Homeschooling Made Easy
Homeschooling is an excellent way of ensuring your children learn what they need to know to succeed as adults. Homeschooling allows you to teach your children the way you want in the subjects you want them to learn. If you are interested in homeschooling, the following article can help.
Know what your educational approach will be before you begin homeschooling. Whether you choose to go with a standard school type of environment and education, or if you prefer to focus on specific fields of study that interest your child, you should determine this upfront. You will have clear goals to work towards, and the approach can be reevaluated at the start of each school year.
Every state has specific laws regarding homeschooling.
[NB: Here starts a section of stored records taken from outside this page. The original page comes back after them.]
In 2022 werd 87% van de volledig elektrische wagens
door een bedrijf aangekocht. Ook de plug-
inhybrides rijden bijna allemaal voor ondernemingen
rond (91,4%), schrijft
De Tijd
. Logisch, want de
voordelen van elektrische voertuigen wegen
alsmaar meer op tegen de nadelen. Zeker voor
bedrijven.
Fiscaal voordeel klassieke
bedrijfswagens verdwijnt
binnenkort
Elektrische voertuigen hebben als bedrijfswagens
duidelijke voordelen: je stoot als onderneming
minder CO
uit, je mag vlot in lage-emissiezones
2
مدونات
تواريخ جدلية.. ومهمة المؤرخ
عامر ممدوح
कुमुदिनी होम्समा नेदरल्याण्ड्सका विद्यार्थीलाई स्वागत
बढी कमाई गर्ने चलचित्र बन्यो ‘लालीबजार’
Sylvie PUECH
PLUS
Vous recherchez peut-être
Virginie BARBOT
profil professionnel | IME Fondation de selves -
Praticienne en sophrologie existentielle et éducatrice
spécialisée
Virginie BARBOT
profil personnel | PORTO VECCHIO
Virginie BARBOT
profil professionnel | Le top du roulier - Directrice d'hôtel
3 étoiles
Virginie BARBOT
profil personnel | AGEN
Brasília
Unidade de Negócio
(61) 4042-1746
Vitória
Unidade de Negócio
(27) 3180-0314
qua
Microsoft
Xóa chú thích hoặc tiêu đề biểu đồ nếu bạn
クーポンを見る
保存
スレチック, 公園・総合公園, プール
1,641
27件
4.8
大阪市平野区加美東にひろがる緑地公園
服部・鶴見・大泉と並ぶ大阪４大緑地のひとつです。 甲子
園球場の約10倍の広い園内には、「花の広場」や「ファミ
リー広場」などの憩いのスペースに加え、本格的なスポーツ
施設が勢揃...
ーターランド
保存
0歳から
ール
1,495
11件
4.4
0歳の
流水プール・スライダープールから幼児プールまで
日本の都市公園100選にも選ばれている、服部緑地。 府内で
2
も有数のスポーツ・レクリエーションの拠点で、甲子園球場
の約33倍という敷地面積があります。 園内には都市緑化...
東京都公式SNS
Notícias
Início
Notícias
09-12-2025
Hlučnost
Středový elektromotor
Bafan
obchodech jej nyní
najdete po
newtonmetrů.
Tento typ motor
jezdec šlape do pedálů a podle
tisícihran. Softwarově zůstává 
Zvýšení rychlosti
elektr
It is up to you to understand what your state requires of you as a parent, and your child as a student when it comes to homeschooling. Look at your state’s educational website, as well as your county school board’s site to fully understand the expectations.
While you want your homeschooled student(s) to learn as much or more as their traditionally schooled counterparts, remember that you don’t have to follow any guidelines when you are the teacher. Try different teaching and learning techniques to see what works best for your student. Also, consider using a reward program to make learning more exciting.
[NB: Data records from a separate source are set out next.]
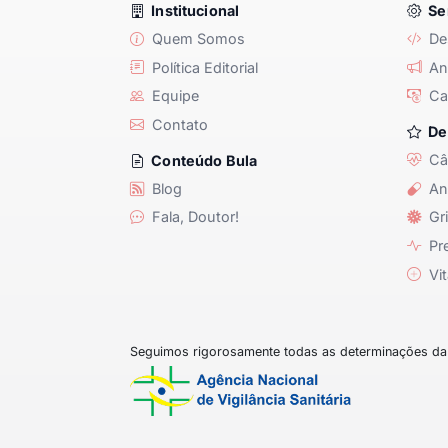
Institucional
Se
Quem Somos
De
Política Editorial
Anu
Equipe
Ca
Contato
De
Câ
Conteúdo Bula
Blog
An
Fala, Doutor!
Gri
Pre
Vit
Seguimos rigorosamente todas as determinações da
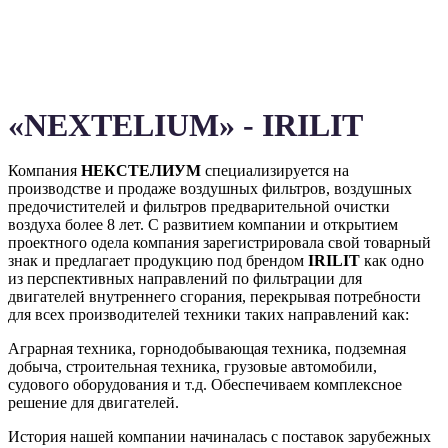
«NEXTELIUM» - IRILIT
Компания
НЕКСТЕЛИУМ
специализируется на
производстве и продаже воздушных фильтров, воздушных
предочистителей и фильтров предварительной очистки
воздуха более 8 лет. С развитием компании и открытием
проектного одела компания зарегистрировала свой товарный
знак и предлагает продукцию под брендом
IRILIT
как одно
из перспективных направлений по фильтрации для
двигателей внутреннего сгорания, перекрывая потребности
для всех производителей техники таких направлений как:
Аграрная техника, горнодобывающая техника, подземная
добыча, строительная техника, грузовые автомобили,
судового оборудования и т.д. Обеспечиваем комплексное
решение для двигателей.
История нашей компании начиналась с поставок зарубежных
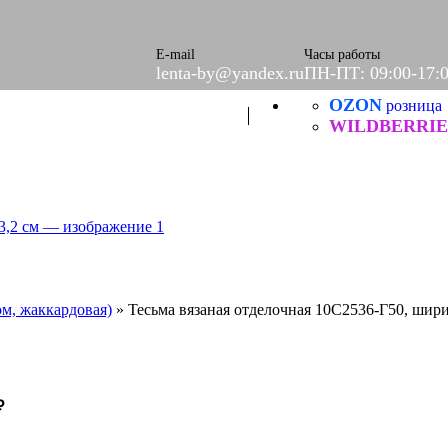
ое
етки
е
E-mail
Часы работы
lenta-by@yandex.ru
ПН-ПТ: 09:00-17:
OZON
Б
розница
ческие
WILDBERRIE
ом, жаккардовая)
»
Тесьма вязаная отделочная 10С2536-Г50, шири
₽
итей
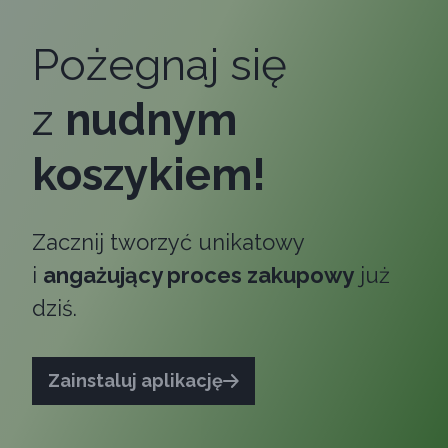
Pożegnaj się
z
nudnym
koszykiem!
Zacznij tworzyć unikatowy
i
angażujący proces zakupowy
już
dziś.
Zainstaluj aplikację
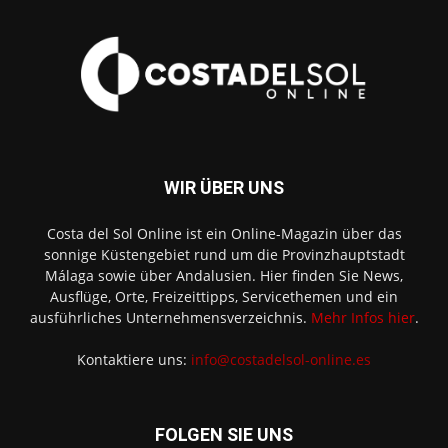
WIR ÜBER UNS
Costa del Sol Online ist ein Online-Magazin über das
sonnige Küstengebiet rund um die Provinzhauptstadt
Málaga sowie über Andalusien. Hier finden Sie News,
Ausflüge, Orte, Freizeittipps, Servicethemen und ein
ausführliches Unternehmensverzeichnis.
Mehr Infos hier
.
Kontaktiere uns:
info@costadelsol-online.es
FOLGEN SIE UNS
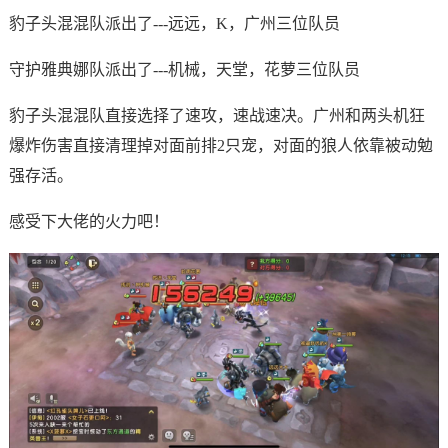
豹子头混混队派出了---远远，K，广州三位队员
守护雅典娜队派出了---机械，天堂，花萝三位队员
豹子头混混队直接选择了速攻，速战速决。广州和两头机狂
爆炸伤害直接清理掉对面前排2只宠，对面的狼人依靠被动勉
强存活。
感受下大佬的火力吧！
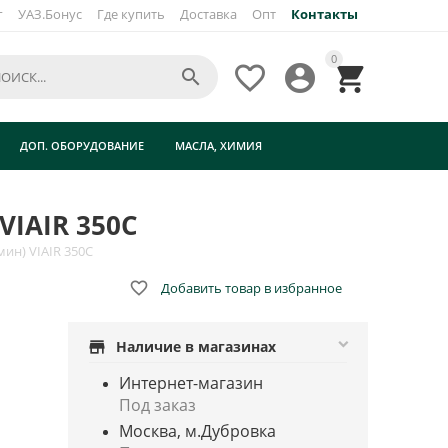
г
УАЗ.Бонус
Где купить
Доставка
Опт
Контакты
×
0




0C
ДОП. ОБОРУДОВАНИЕ
МАСЛА, ХИМИЯ
VIAIR 350C
ин) VIAIR 350C

Добавить товар в избранное
store
Наличие в магазинах
Интернет-магазин
Под заказ
Москва, м.Дубровка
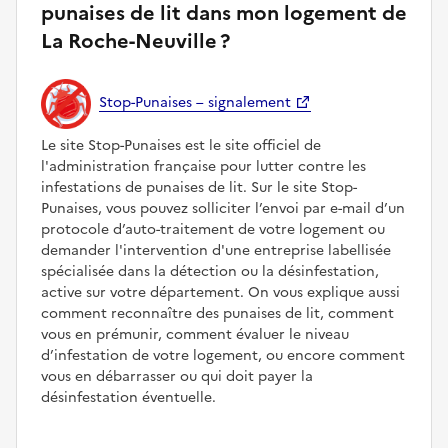
punaises de lit dans mon logement de
La Roche-Neuville ?
Stop-Punaises – signalement
Le site Stop-Punaises est le site officiel de
l'administration française pour lutter contre les
infestations de punaises de lit. Sur le site Stop-
Punaises, vous pouvez solliciter l’envoi par e-mail d’un
protocole d’auto-traitement de votre logement ou
demander l'intervention d'une entreprise labellisée
spécialisée dans la détection ou la désinfestation,
active sur votre département. On vous explique aussi
comment reconnaître des punaises de lit, comment
vous en prémunir, comment évaluer le niveau
d’infestation de votre logement, ou encore comment
vous en débarrasser ou qui doit payer la
désinfestation éventuelle.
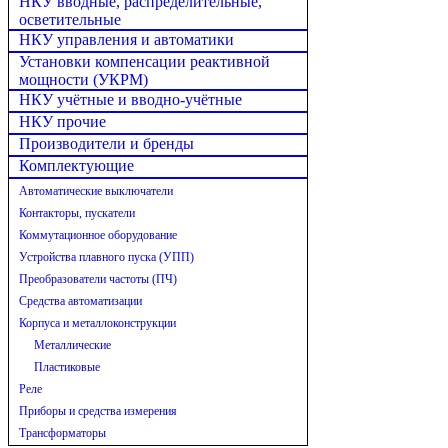
НКУ вводные, распределительные,
осветительные
НКУ управления и автоматики
Установки компенсации реактивной
мощности (УКРМ)
НКУ учётные и вводно-учётные
НКУ прочие
Производители и бренды
Комплектующие
Автоматические выключатели
Контакторы, пускатели
Коммутационное оборудование
Устройства плавного пуска (УПП)
Преобразователи частоты (ПЧ)
Средства автоматизации
Корпуса и металлоконструкции
Металлические
Пластиковые
Реле
Приборы и средства измерения
Трансформаторы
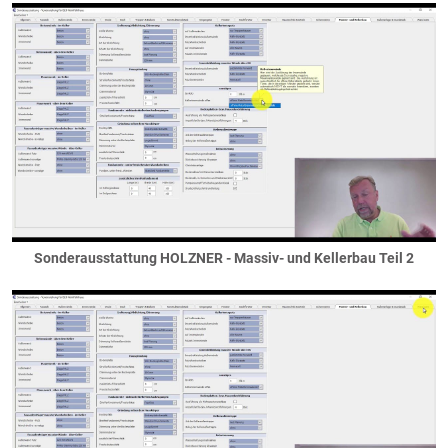
Decken
Bodenplatten
Decken neben dem Haus
Haupgeschossdecken
Ringanker
Spitzboden
Staffelgeschosse
versetzte Ebenen
Elektro
Elektroanschlüsse
Sonderausstattung HOLZNER - Massiv- und Kellerbau Teil 2
Elektroausstattung
Elektroinstallation
Fassaden
Deckenuntersichten
Faschen
Fassadenteilflächen
Gaubenfassade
When you go on vacation, take your lesson plan with you. Include your vacation in your home classroom so that your kids can truly enjoy their schooling. Have them keep a scrapbook of the event, or take a video which they turn into an amazing family adventure later. Take them to cultural locations and teach them about the area, then have them reenact wars or important historical situations. There is so much to learn around the world, don’t let it pass them by!
You can incorporate chores and allowances as a part of their homeschool lessons because it teaches them responsibility and money matters. You will find yourself stretched quite thin. Your everyday household and motherly duties, homeschooling, and everything else you need to do will be overwhelming unless you call in help. Make sure you allow for help and don’t feel bad.
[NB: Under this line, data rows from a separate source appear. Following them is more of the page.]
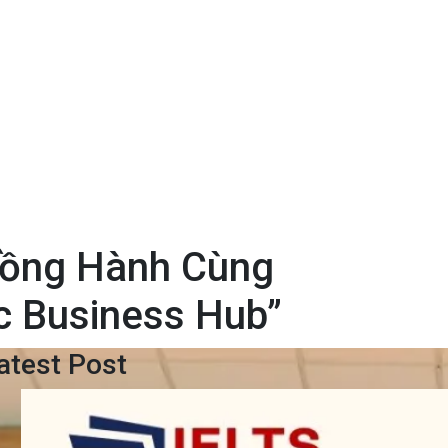
Đồng Hành Cùng
c Business Hub”
atest Post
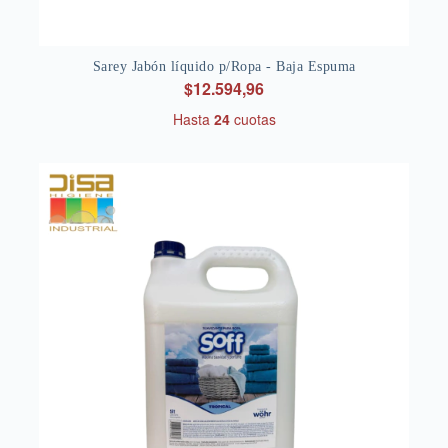
Sarey Jabón líquido p/Ropa - Baja Espuma
$12.594,96
Hasta
24
cuotas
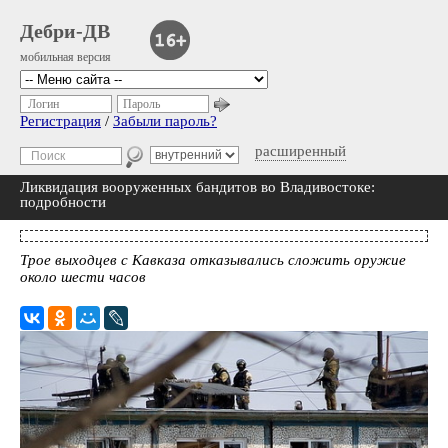
Дебри-ДВ
мобильная версия
Логин
Пароль
Регистрация
/
Забыли пароль?
расширенный
Ликвидация вооруженных бандитов во Владивостоке:
подробности
Трое выходцев с Кавказа отказывались сложить оружие
около шести часов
The goals you set for your homeschool classroom need to be easy to measure. Write down exactly what you want your child to know at the end of each day, week, month, and lesson plan. For example, “I would like John to be able to multiply up to ten” is a great short-term goal. “I would like John to know all about World War II” is a long-term goal. Both should come with positive reinforcement when achieved.
As you are beginning your school year, start out slowly. You can introduce a single subject the first week and then add another the week after. Slowly build-up to the full daily schedule so you and your children do not become overwhelmed. There will be plenty of time to get through the workload throughout the school year.
While many modern homeschooling programs come with a recommended schedule, be sure to check your state regulations before planning your curriculum. Many states require that homeschooled children learn on the same 40-week schedule as their public school counterparts. In states without such regulations, you will have more flexibility in planning the schedule.
If your library sells donated books, visit it regularly. Teachers will often donate the materials they are finished with. Don’t fear the boxes with photocopied stuff. These can often have some of the best items. Take the time to look through them. This is inexpensive and helps support your library!
Do not purchase materials that are not returnable. You do not want to spend good money on material and find that the curriculum is nothing like advertised. Many quality programs will allow you a trial period before you have to keep the books and materials. Look into the return policy prior to making any purchase.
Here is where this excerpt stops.